The MAXSTRONG school bus safety law, which was inspired by three siblings who died at their Fulton County bus stop, went into effect Monday.
Alivia Stahl and her twin brothers, Mason and Xzavier Ingle, were struck by a truck as they were crossing a state highway to board their school bus in October 2018.
The bill that resulted from the tragedy aims to be tougher on drivers who violate bus stop arms and fail to stop for school buses.
NewsCenter 16's Tricia Sloma covered the legislation from start to finish and has a closer look at increased penalties for violators.
Below are the top three changes that went into effect Monday:
Curbside drop-offs and pickups
The purpose of curbside drop-offs and pickups on Indiana highways is to keep children from having to cross the road in high-speed areas. The only exceptions are towns and villages where there are slower speed zones, or where there are no other alternatives.

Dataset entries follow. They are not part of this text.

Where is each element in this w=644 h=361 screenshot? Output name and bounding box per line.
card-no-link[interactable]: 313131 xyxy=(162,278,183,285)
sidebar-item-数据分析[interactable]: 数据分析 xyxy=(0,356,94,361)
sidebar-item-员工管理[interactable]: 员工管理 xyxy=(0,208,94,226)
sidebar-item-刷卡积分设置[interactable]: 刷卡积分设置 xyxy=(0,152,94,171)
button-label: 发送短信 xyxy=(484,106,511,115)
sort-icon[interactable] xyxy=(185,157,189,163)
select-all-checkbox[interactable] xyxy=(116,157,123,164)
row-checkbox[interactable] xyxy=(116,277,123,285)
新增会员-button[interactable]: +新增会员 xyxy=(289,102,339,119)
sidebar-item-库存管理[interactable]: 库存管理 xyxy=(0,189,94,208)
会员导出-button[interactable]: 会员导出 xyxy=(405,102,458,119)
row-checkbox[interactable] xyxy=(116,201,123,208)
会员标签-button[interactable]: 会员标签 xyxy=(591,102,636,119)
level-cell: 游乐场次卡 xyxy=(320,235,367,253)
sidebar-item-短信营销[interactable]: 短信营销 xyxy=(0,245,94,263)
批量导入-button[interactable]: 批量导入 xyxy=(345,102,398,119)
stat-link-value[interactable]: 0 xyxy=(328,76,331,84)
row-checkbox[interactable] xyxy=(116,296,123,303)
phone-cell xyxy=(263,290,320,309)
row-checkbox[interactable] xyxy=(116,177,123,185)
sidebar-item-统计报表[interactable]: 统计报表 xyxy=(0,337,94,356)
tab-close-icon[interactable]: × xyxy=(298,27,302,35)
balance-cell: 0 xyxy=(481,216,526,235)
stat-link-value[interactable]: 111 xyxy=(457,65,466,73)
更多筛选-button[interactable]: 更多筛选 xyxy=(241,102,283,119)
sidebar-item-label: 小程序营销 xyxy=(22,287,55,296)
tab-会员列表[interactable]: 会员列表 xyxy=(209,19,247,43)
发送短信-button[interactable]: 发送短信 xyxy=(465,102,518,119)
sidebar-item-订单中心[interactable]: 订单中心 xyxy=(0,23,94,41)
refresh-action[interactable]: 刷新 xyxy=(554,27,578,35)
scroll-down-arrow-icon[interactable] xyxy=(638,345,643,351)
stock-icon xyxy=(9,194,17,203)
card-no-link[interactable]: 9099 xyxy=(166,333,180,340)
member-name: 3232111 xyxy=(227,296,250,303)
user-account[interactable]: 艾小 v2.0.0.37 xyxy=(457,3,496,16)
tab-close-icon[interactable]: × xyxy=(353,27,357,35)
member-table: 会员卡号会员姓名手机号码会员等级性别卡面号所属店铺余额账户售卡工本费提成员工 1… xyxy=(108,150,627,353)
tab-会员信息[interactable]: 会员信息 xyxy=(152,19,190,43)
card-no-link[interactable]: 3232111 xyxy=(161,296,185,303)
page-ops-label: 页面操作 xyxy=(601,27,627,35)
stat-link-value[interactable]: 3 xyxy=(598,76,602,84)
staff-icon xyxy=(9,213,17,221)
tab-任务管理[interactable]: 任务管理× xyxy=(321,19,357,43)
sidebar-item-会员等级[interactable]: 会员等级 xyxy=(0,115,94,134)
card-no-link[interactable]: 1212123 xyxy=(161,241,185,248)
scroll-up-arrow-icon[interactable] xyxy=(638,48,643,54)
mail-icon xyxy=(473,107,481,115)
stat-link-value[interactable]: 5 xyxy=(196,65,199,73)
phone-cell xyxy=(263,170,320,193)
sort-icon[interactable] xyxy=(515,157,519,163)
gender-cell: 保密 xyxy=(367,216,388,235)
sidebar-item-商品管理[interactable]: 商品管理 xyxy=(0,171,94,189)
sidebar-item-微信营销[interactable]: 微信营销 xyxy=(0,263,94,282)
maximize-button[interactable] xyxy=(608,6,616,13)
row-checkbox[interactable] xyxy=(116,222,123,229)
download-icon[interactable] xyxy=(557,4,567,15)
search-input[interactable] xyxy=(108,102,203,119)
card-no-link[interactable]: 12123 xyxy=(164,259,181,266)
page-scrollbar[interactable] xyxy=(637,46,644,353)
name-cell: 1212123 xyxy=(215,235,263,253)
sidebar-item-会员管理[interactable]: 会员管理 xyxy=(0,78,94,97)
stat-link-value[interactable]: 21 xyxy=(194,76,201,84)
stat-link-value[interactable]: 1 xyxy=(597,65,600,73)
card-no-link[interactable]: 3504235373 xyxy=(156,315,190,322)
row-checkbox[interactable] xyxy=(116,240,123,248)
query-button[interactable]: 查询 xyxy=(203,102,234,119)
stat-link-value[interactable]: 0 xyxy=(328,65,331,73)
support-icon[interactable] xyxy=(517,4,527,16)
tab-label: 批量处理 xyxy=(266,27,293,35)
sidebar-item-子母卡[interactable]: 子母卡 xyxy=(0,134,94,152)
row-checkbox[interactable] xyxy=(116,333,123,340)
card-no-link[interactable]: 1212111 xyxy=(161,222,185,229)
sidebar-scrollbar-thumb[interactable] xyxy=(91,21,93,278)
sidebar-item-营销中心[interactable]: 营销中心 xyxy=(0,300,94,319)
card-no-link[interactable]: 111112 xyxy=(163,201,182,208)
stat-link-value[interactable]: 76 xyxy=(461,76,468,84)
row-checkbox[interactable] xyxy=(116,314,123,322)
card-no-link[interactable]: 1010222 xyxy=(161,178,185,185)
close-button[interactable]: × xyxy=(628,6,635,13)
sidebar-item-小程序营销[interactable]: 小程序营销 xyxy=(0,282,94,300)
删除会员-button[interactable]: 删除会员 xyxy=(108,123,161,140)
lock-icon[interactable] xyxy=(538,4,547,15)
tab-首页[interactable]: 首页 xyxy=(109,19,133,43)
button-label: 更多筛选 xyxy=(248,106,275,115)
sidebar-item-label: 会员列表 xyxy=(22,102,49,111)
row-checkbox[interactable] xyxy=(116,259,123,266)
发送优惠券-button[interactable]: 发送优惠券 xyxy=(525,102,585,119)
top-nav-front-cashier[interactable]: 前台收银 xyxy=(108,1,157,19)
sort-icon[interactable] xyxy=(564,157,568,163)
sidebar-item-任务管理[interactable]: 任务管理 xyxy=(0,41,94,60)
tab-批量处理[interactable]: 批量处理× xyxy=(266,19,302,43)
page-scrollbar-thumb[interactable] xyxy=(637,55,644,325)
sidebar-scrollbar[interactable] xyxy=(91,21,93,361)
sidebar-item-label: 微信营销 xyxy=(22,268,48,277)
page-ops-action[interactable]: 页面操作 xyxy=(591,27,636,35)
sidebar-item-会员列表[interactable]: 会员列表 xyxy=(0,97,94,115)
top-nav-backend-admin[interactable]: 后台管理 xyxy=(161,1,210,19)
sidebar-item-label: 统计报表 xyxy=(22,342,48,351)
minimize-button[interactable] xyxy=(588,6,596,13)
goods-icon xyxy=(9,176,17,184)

Increased penalties for violators
Passing a school bus illegally moved from a Class B misdemeanor to a Class A misdemeanor. So, depending on the charge, violators could see jail time and be fined up to $10,000.
Also, for a first offense, you could lose your license for 90 days. Repeat offenders could lose it for a year.
Drivers who commit a violation that results in an injury will be charged with a Level 6 felony. They could see jail time of up to 2 1/2 years and a fine of up to $10,000. Drivers could also lose their license for up to 2 1/2 years.
If a violation results in death, the charge is a Level 5 felony. That could result in two to five years in jail and a fine of up to $10,000.
Stop arm cameras
The new law allows schools to petition their counties for money to pay for cameras using funds collected from penalties.